Going the Ultra Distance

On Saturday I ran my first ever ultra-race, The DeClue Loops 50K.  If you don’t know what an ultra is (don’t worry I didn’t either until recently), it’s any distance over a marathon, or 26.2 miles. This race took place at Greensfelder Park on the DeClue Trail, which is an 8.2 mile loop. I had to complete 4 loops of this trail. It was one of the toughest things I have done to date. I ended up 1st female overall! (Full disclosure, I was the only female to run this race.)

People often wonder why I do (Obstacle Course Races) OCRs and these long distance races. It’s because when we challenge ourselves physically, it translates to other areas of our lives. We build proof that we can do hard things. We can handle tougher mental and emotional situations. It also alters our perspective of what we deem as hard. During these races and training you will experience discomfort. You just have to lean in and accept you will be uncomfortable for a while, but you will finish stronger and more resilient than when you started. Also, all of the strength training and running makes me feel strong and boosts my mood. Read on for some of my takeaways from racing.


Never say never. If you asked me five years ago or so if I would ever run an ultra or even a marathon, my answer would have been “NO WAY!” I ran the Go! Half-Marathon (without training)  in 2011 and I vividly remember telling myself I would never run anything longer. Fast forward to 2022 and I and just completed a 31+ mile race. The biggest change from 2011 to today was my approach/mindset towards running and actually putting in consistent training. As we grow, what we once thought of as off the table becomes a possibility.

Why not me/you?! I used to see other people accomplishing really amazing physical feats and think how awesome it was, but I never put myself in that same category. I would think those accomplishments are for those already awesome people. However the truth is, I could do those things too. Maybe not at their level, but at my own. With consistent work/training so much is possible. Starting OCRs really ingrained this thought. Now I look at challenges like 50Ks, 100 milers, and Spartan Beasts and ask myself if I WANT to do them, not if I COULD do them. It then becomes a matter of how to get there. When I signed up for this 50K I knew it would be tough, but I also knew I could put consistent time and effort into training for it. If you think something would be awesome to do or accomplish, don’t count yourself out. Figure out the first step to get there and with time you can do it. It may take years, but the time will pass anyway. Why not accomplish something you amazing?!

Be firm in your goal, but flexible in your approach. Getting to the start line of this race was not easy. It had a lot of ups and downs. In the fall of 2020 my right foot started hurting. After going to the doctor, I found out it was plantar fasciitis. I decreased my running and did stretches at home daily. That didn’t help. I went to a podiatrist and had 4 cortisone shots, which were not very helpful and very painful. I went to physical therapy where one of the main modalities was dry needling therapy. I had needles stuck in my foot and calf with electricity run through to help stimulate healing. It hurt.  I did my exercises daily. I even slept in a boot for six months. I picked up biking over running. I got orthotics. My foot would feel better then feel worse. It was frustrating. This summer I was finally getting consistent relief. I got one last cortisone shot over the summer and, knock on wood, it did the trick this time. This was such a long process and at times I wondered it would ever go away and if I would be able to run the races I would like to run.  With the issue with my foot, I was not able to run the volume that was needed to complete this race, but I could bike. I had to change up my training and adapt to the situation.

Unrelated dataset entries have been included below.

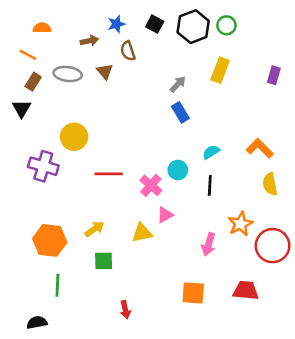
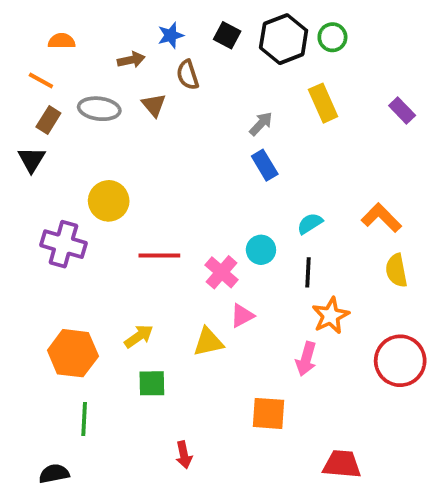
yellow rectangle: (220, 70) -> (323, 103), turned -45
purple rectangle: (274, 75) -> (402, 111), turned -60
orange star: (241, 224) -> (331, 316), moved
red trapezoid: (246, 290) -> (342, 464), moved
orange square: (193, 293) -> (269, 413), moved

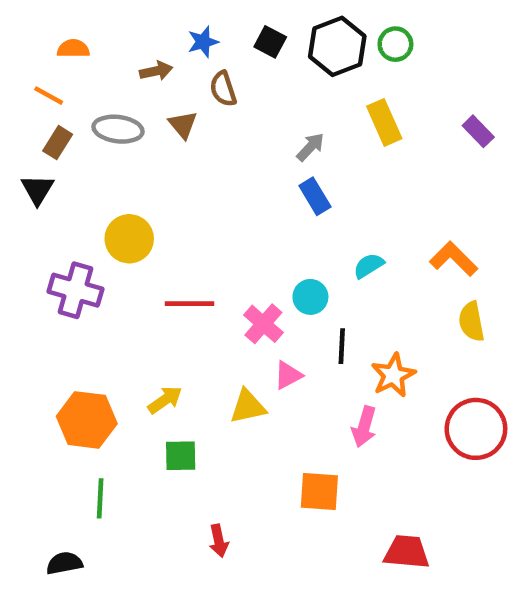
black line: (308, 272) -> (342, 346), moved

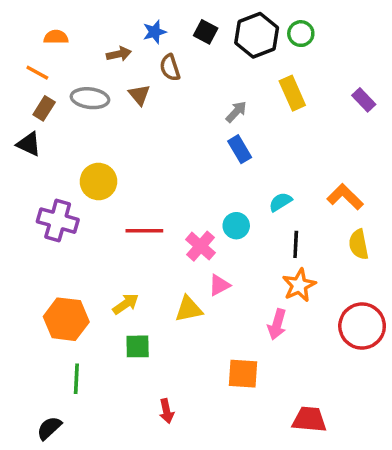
black triangle: (37, 190) -> (29, 144), turned -36
black line: (342, 346) -> (296, 244), moved
black semicircle: (64, 563) -> (49, 428), turned -32

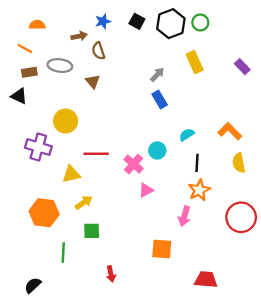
brown semicircle: (170, 68) -> (98, 51), moved
brown triangle: (139, 95) -> (93, 81), moved
brown rectangle: (44, 108) -> (29, 72), turned 49
yellow triangle: (189, 309) -> (71, 174), moved
green line: (76, 379) -> (63, 252), moved

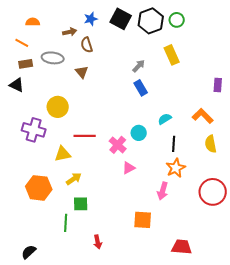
black square: (137, 21) -> (121, 19), size x1.5
purple rectangle: (242, 67) -> (218, 85), moved, turned 48
green line: (63, 252) -> (66, 223), moved

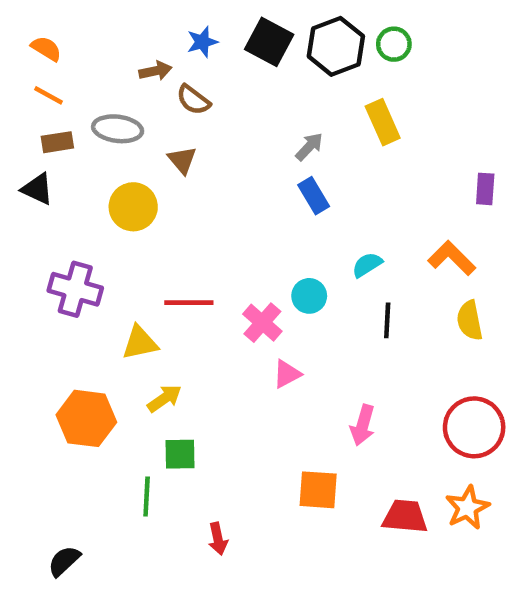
orange semicircle: (33, 22) -> (46, 49), moved, turned 32
brown semicircle: (87, 45) -> (193, 100), turned -35
yellow circle: (58, 107) -> (133, 207), moved
orange star: (176, 168) -> (467, 508), moved
red trapezoid: (182, 247) -> (405, 516), moved

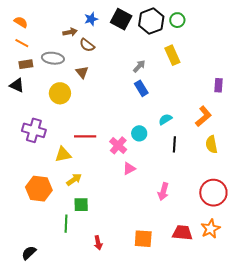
orange L-shape: (452, 258) -> (203, 116), turned 95
orange square: (318, 490) -> (143, 239), moved

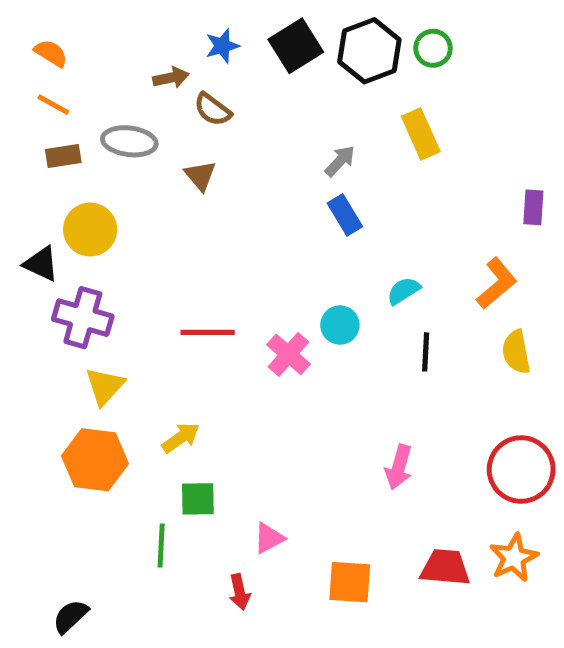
black square: (121, 19) -> (296, 46), turned 30
black triangle: (17, 85) -> (41, 264), moved
yellow circle: (60, 93) -> (90, 229), moved
yellow triangle: (63, 154) -> (105, 386), moved, turned -36
pink triangle: (129, 169) -> (269, 538), moved

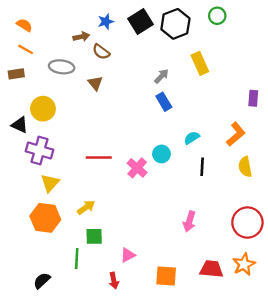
green circle: (433, 48) -> (217, 16), moved
brown rectangle: (63, 156) -> (16, 74), moved
black semicircle: (71, 616) -> (42, 281), moved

Focus on the process. I am a huge fan of focusing on the process over the outcome. Completing this race was no exception. It paid off in training for and running this race.  Instead of just focusing on finishing the race and how much I had left to run, I focused on what I needed to do to stay in the race. That meant focusing on drinking water and electrolytes. It meant eating ~ 250 calories every hour. It meant  focusing on what I was going to do when I got to an aid station. If I encountered a volunteer, I thanked them. If I came up to someone on the trail, I encouraged them. I checked in with myself to make sure I was keeping my shoulders relaxed, I was running at a manageable pace, and I was running tall. All of this helped me to not think about the miles about and stay present. Whenever you have a large goal ahead, focus on the actions you need to take to get there not how much left you have to go.  

Keep a growth mindset. A growth mindset is believing your skills can be improved with effort. (For more info check out Lisa’s book review on Mindset.) If at first you fail or don’t perform up to the standard you want, know that you can get better. Instead of pouting, think about what needs to change and what actions you can take to get better the next time. With any set back and after each race, I think about how I can grow and get better. I don’t just accept that’s as good as I can get. This was especially helpful in OCRs. If I missed an obstacle, I would think about what I needed to do to get better at it next time. With this 50K being my first ultra-race, I know I have a lot of room for improvement and look forward to developing this skill.

Dream big! You are capable of so much more than you could possibly imagine. You just need to put in consistent work. It may take years to get there, but if the goal is that important, it will be worth it.